Search code examples
matlabcsvimporttextscan

Cannot import all values at once in Matlab using TextScan


I have a dataset of 1911518 values. I have used the textscan function. But the function returns only 1424458 values. I again created a new variable to get the remaining values but this time it gave me around 9000 values.
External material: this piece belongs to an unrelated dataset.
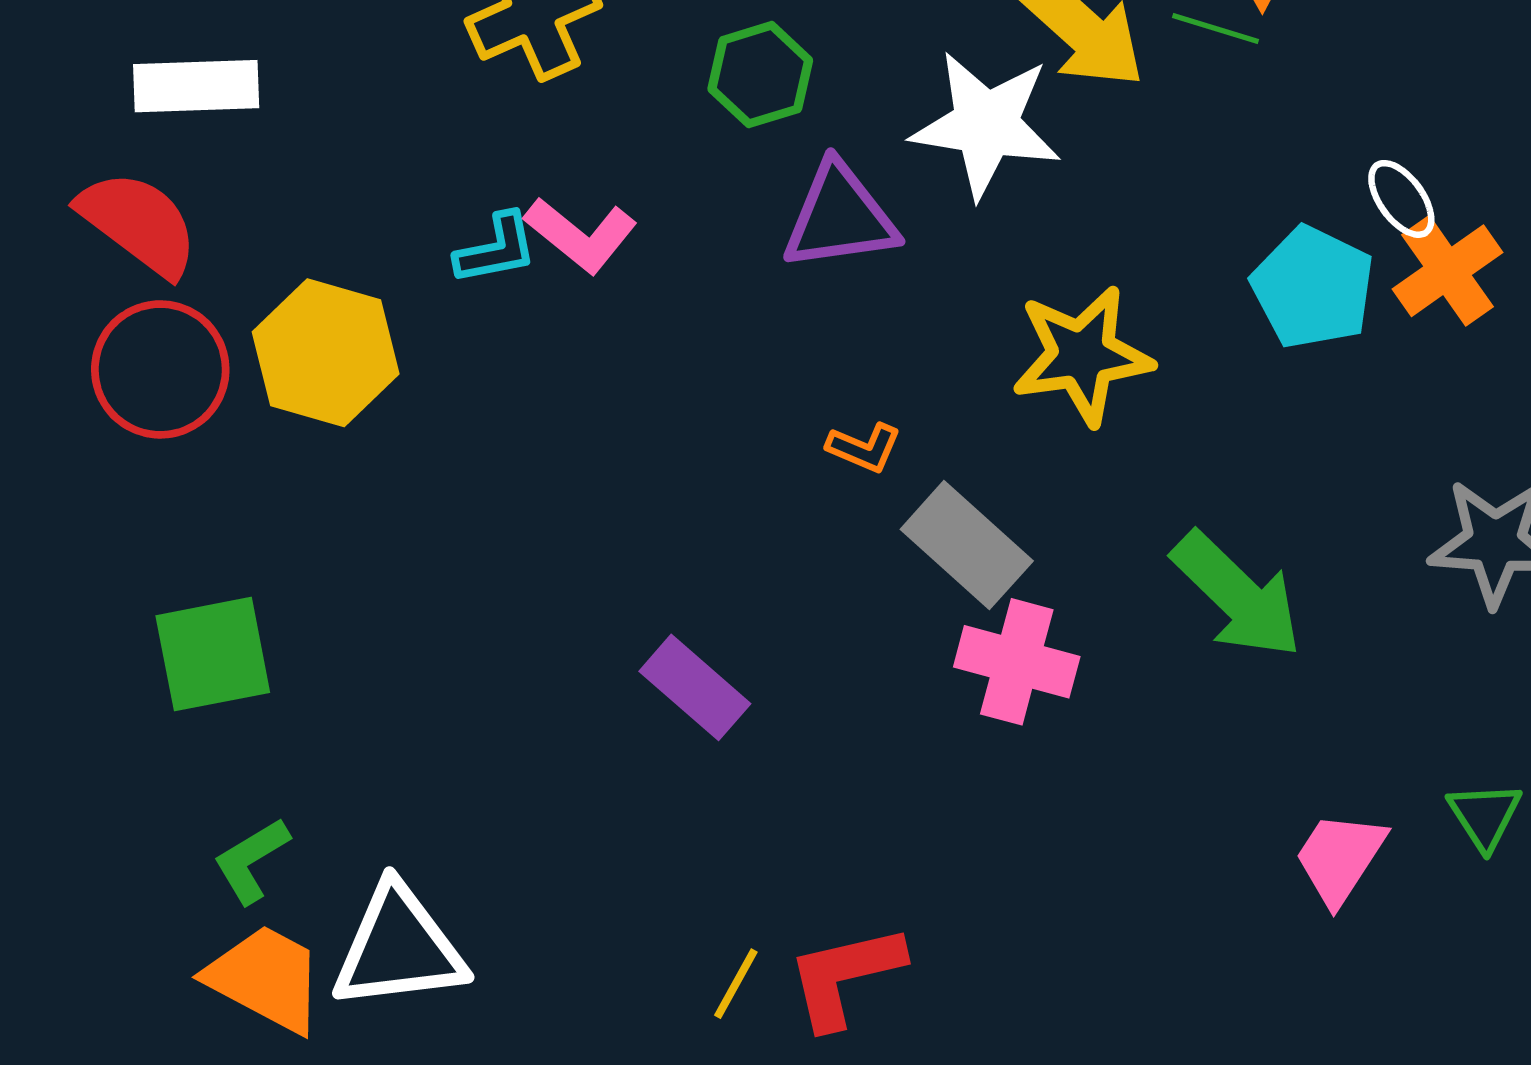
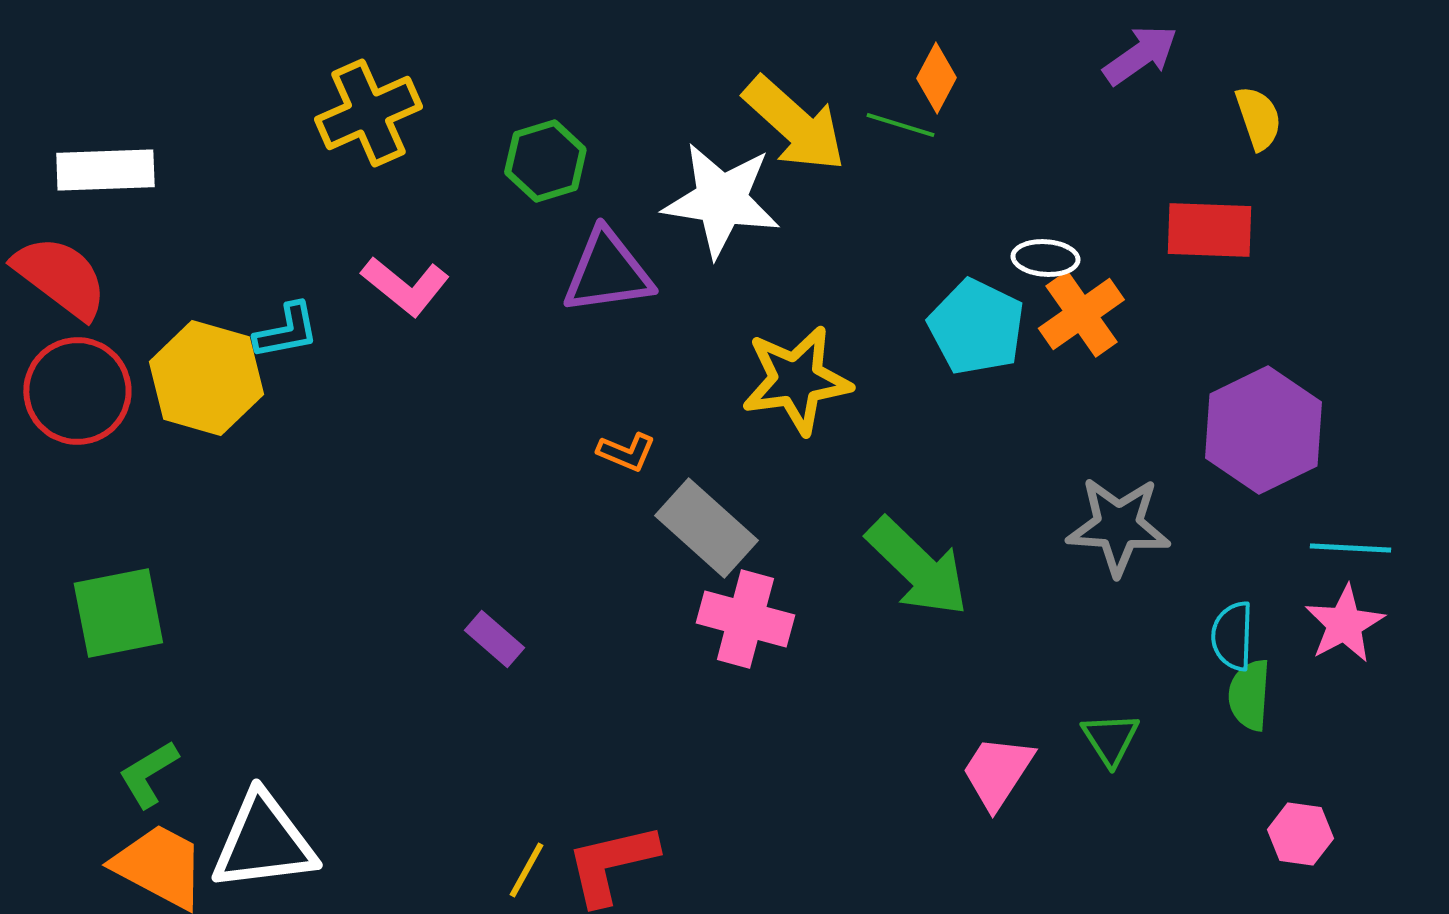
white ellipse: (1401, 199) -> (1045, 258), turned -50
cyan L-shape: (496, 249) -> (286, 331), moved
purple rectangle: (695, 687) -> (494, 639), size x0.7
Does anyone know what the reason for this can be?

n=9
N=1911518

file_id=fopen('CRSP.csv');

C=textscan(file_id,'%s',n,'delimiter', ','); %To get the headers
C_text=textscan(file_id,'%s %s %s %d %d %d %d %f %f',N, 'delimiter' , ','); 

%Returns 1424458

C_text1=textscan(file_id,'%s %s %s %d %d %d %d %f %f',N, 'delimiter' , ','); 

%Returns only 9000 values    

fclose(file_id);

Sample Data

DATE,COMNAM,TICKER,PERMNO,PERMCO,SHROUT,VOL,RET,sprtrn

01/02/1996, ACME CLEVELAND CORP NEW, AMT, 10057, 20020, 6313, 23700,  0.000000,  0.007793
01/03/1996, ACME CLEVELAND CORP NEW, AMT, 10057, 20020, 6313, 20800,  0.020000,  0.000950
01/04/1996, ACME CLEVELAND CORP NEW, AMT, 10057, 20020, 6313, 65300, -0.026144, -0.005826
01/05/1996, ACME CLEVELAND CORP NEW, AMT, 10057, 20020, 6313, 340600, 0.000000, -0.001587
01/08/1996, ACME CLEVELAND CORP NEW, AMT, 10057, 20020, 6313, 3400,   0.000000,  0.002821
01/09/1996, ACME CLEVELAND CORP NEW, AMT, 10057, 20020, 6313, 27200, -0.006711, -0.014568
01/10/1996, ACME CLEVELAND CORP NEW, AMT, 10057, 20020, 6313, 25400, -0.033784, -0.018000
01/11/1996, ACME CLEVELAND CORP NEW, AMT, 10057, 20020, 6313, 14000,  0.000000,  0.007034

Solution

  • I would assume, that there is some error in the data, or format pattern does not match the data. Try to extract these lines:

    file_id=fopen('CRSP.csv');
    for idx=1:1424456
        fgetl(file_id); %dump data
    end
    for idx=1:10
        fprintf('%s\n',fgetl(file_id));
    end
    

    If there is an error, it should be at the 2rd or 3nd printed line. Anything special there? Maybe a COMNAM with some special character?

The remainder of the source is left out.